Hay quienes creen que escribir es una forma de sanar. Que se escribe para expulsar el dolor, para exorcizar el sufrimiento. Pero ¿y si no fuera así? ¿Y si escribir fuera, más bien, la manera más profunda de habitar la herida?
La poesía no es una respuesta definitiva, aunque su forma sea contundente y revele la verdad a manera de enigma. La poesía es una forma de permanecer. De demorarse en lo que duele. Como si el lenguaje, lejos de curar, nos revelara la forma exacta del sufrimiento.

Las palabras castellanas dolencia y sufrimiento vienen de aegritudo y aegrimonia, que nombraban, en latín, una aflicción del alma. No eran dolores del cuerpo, sino de la forma en que el cuerpo se sabía y se reconocía mortal. Se trata de un desajuste invisible, un temblor de los humores. Bilis negra. Tierra seca. Otoño. Melancolía.
El melancólico no está triste: está abierto. Su dolor no es que le falte algo concreto, sino que todo le duele como una pérdida irrecuperable. Pero no se duele porque haya perdido, sino porque ha visto la dimensión de esa carencia. El melancólico ve más, siente más. Y no puede no callarse esa pena.
La enfermedad no estaba localizada en una parte del cuerpo, todo él estaba enfermo, decían los antiguos. El desbalance interno no era un accidente, era una condición del estar. Como si la armonía fuera una pausa improbable, y la desarmonía, la nota fundamental.
Virginia Woolf lo dijo con claridad asombrosa:

Considerando cuán común es la enfermedad… qué desiertos y yermos del alma un ligero ataque de influenza muestra… cómo vamos hacia abajo al pozo de la muerte y sentimos el agua de la aniquilación más cerca sobre nuestras cabezas…
Esa fiebre que alucina. Esa caída sin dramatismo, sin grandeza, pero con la hondura de lo que no se puede decir sin temblor. En esa grieta brota una porción de la poesía.
Agamben, citando a Freud, lo llevó aún más lejos al asegurar que el locus severus de la melancolía es también el lusus severus de la palabra, el juego grave del lenguaje. Ese espacio entre la pérdida y la forma. Entre el grito y el canto. Un lugar que no es del mundo ni del sueño, pero en el que las cosas se dicen como si por primera vez fueran reales.

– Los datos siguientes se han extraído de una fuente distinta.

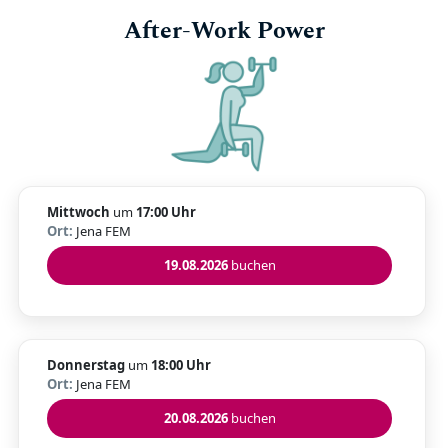
After-Work Power
Mittwoch
um
17:00 Uhr
Ort:
Jena FEM
19.08.2026
buchen
Donnerstag
um
18:00 Uhr
Ort:
Jena FEM
20.08.2026
buchen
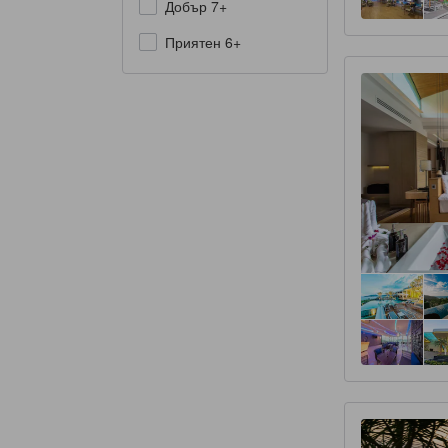
Добър 7+
Приятен 6+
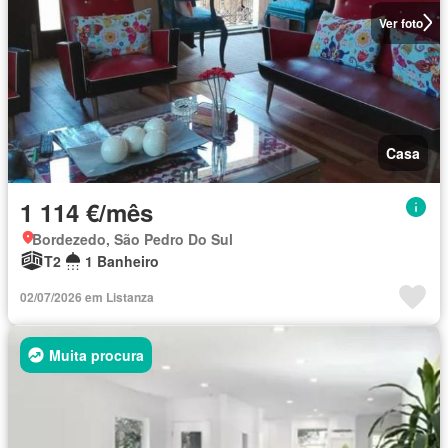
Ver foto
Casa
1 114 €/mês
Bordezedo, São Pedro Do Sul
T2
1 Banheiro
02/07/2026 em Listanza
Muita procura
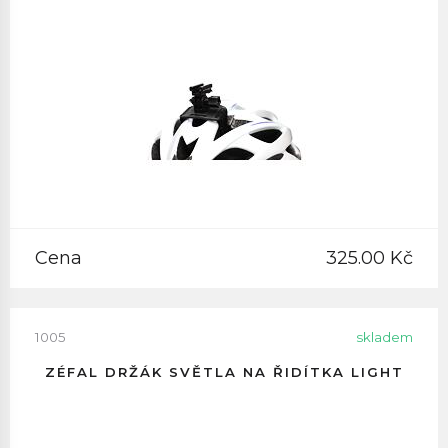
Cena
325.00 Kč
1005
skladem
ZÉFAL DRŽÁK SVĚTLA NA ŘIDÍTKA LIGHT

En la filosofía de María Zambrano, la melancolía no se concibe como una tristeza pasiva, sino como una fuerza que puede ser positiva y creativa. Para Zambrano, la melancolía es una forma de «tener» el mundo sin poseerlo, una experiencia que permite captar la belleza y el significado de las cosas a través del tiempo:

La melancolía es una manera, por tanto, de tener, es la manera de tener no teniendo, de poseer las cosas por el palpitar del tiempo, por su envoltura temporal. Algo así como una posesión de su esencia, puesto que tenemos de ellas lo que nos falta, o sea lo que ellas son estrictamente.

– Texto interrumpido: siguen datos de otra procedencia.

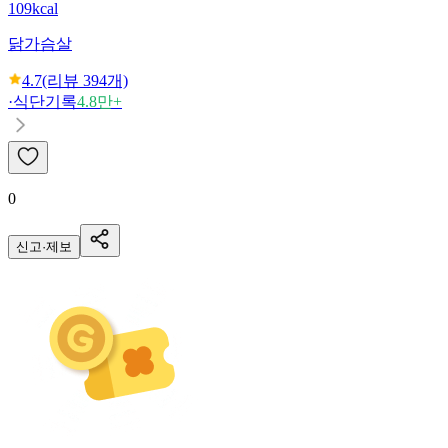
109kcal
닭가슴살
4.7
(리뷰
394
개)
·
식단기록
4.8만+
0
신고·제보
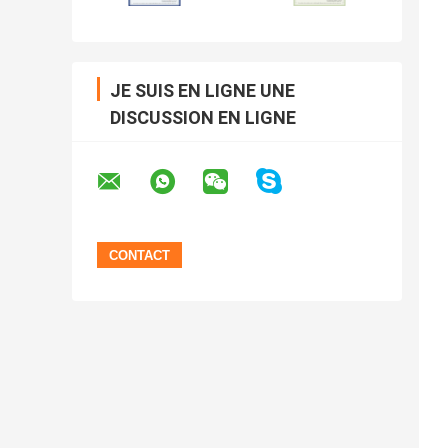
JE SUIS EN LIGNE UNE
DISCUSSION EN LIGNE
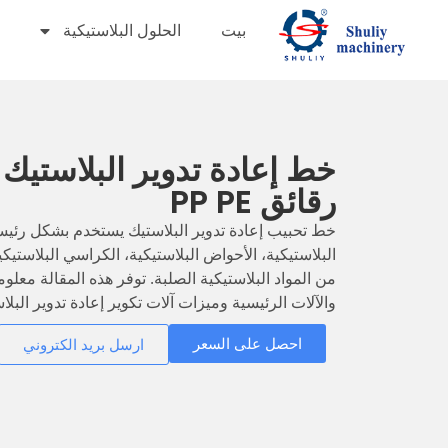
بيت
الحلول البلاستيكية
خط إعادة تدوير البلاستيك
رقائق PP PE
خط تحبيب إعادة تدوير البلاستيك يستخدم بشكل رئيسي 
البلاستيكية، الأحواض البلاستيكية، الكراسي البلاستيكية
من المواد البلاستيكية الصلبة. توفر هذه المقالة معل
والآلات الرئيسية وميزات آلات تكوير إعادة تدوير البلاس
احصل على السعر
ارسل بريد الكتروني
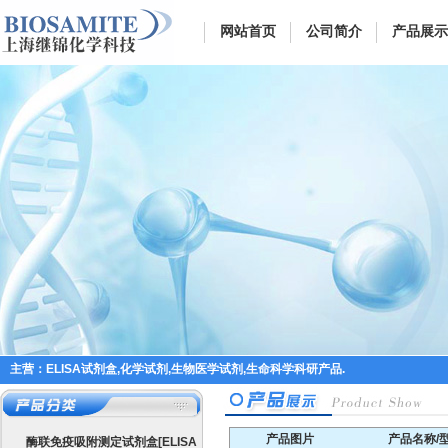
网站首页
公司简介
产品展示
主营：ELISA试剂盒,化学试剂,生物医学试剂,生命科学科研产品.
产品图片
产品名称/
酶联免疫吸附测定试剂盒[ELISA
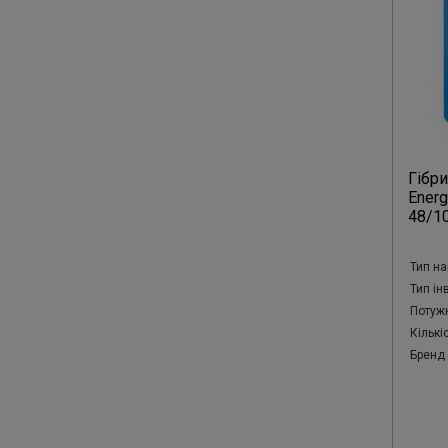
Гібри
Energ
48/1
Тип на
Тип ін
Потужн
Кількі
Бренд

Melancolía no es nostalgia. No es mirar atrás con pena. Es mirar aquí con intensidad. Estar tan presente que el mundo duele…

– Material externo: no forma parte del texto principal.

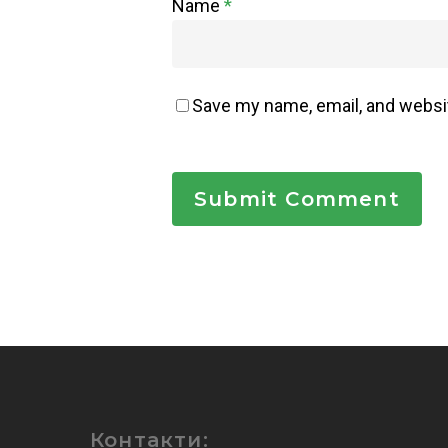
Name
*
Save my name, email, and websit
Контакти:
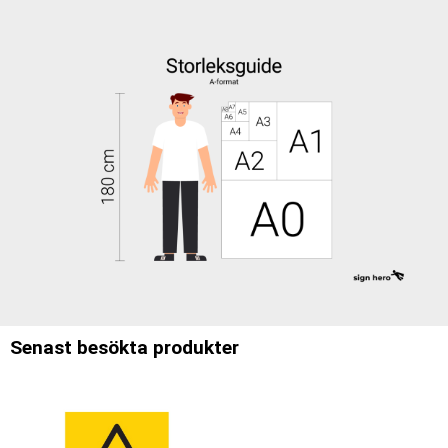
Senast besökta produkter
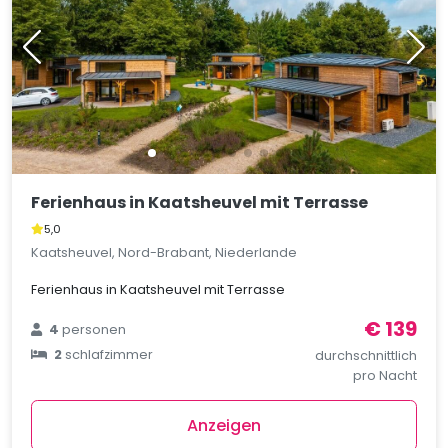
Ferienhaus in Kaatsheuvel mit Terrasse
5,0
Kaatsheuvel, Nord-Brabant, Niederlande
Ferienhaus in Kaatsheuvel mit Terrasse
€ 139
4
personen
2
schlafzimmer
durchschnittlich
pro Nacht
Anzeigen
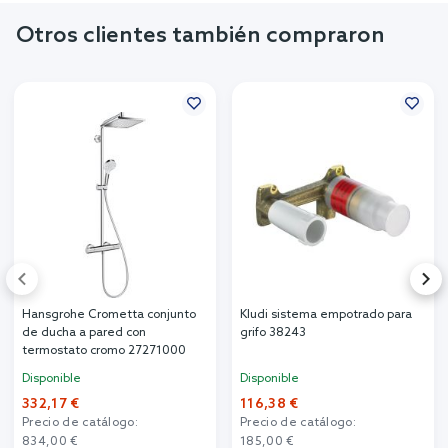
Otros clientes también compraron
Hansgrohe Crometta conjunto
Kludi sistema empotrado para
de ducha a pared con
grifo 38243
termostato cromo 27271000
Disponible
Disponible
332,17 €
116,38 €
Precio de catálogo:
Precio de catálogo:
834,00 €
185,00 €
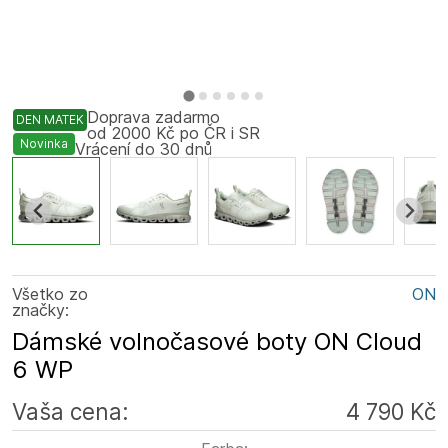
Doprava zadarmo
DEN MATEK
od 2000 Kč po ČR i SR
Novinka
Vrácení do 30 dnů
Všetko zo
ON
značky:
Dámské volnočasové boty ON Cloud
6 WP
Vaša cena:
4 790 Kč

Hay una forma más callada de melancolía: la que surge cuando se siente que algo falta, aunque no se sepa qué. Como si todo faltara. La literatura es esa búsqueda sin mapa. Yo escribo porque quiero encontrar las palabras exactas que designan algo que aún no sé cómo nombrar, pero que me habita. Cada letra, cada oración, es un intento fallido. Y sin embargo insisto. La literatura es también un refugio que no termina de construirse, pero que ya es un hogar. A veces pienso en los libros que he leído como casas que me poseyeron y que luego perdí. Siento una feliz melancolía al recordarlos, al evocar lo que sentí en ellos. Pero no sé qué es exactamente lo que me duele. Releo esperando hallar la pieza perdida, pero sólo se intensifica el anhelo. Freud decía que en la melancolía hay que admitir que se ha producido una pérdida, pero sin llegar a saber qué se ha perdido. Quizá eso sea suficiente: saber que se sintió. Que se habitó un espacio íntimo e inasible. Y abrazar esa melancolía como quien abraza el eco de una canción que nunca termina de irse.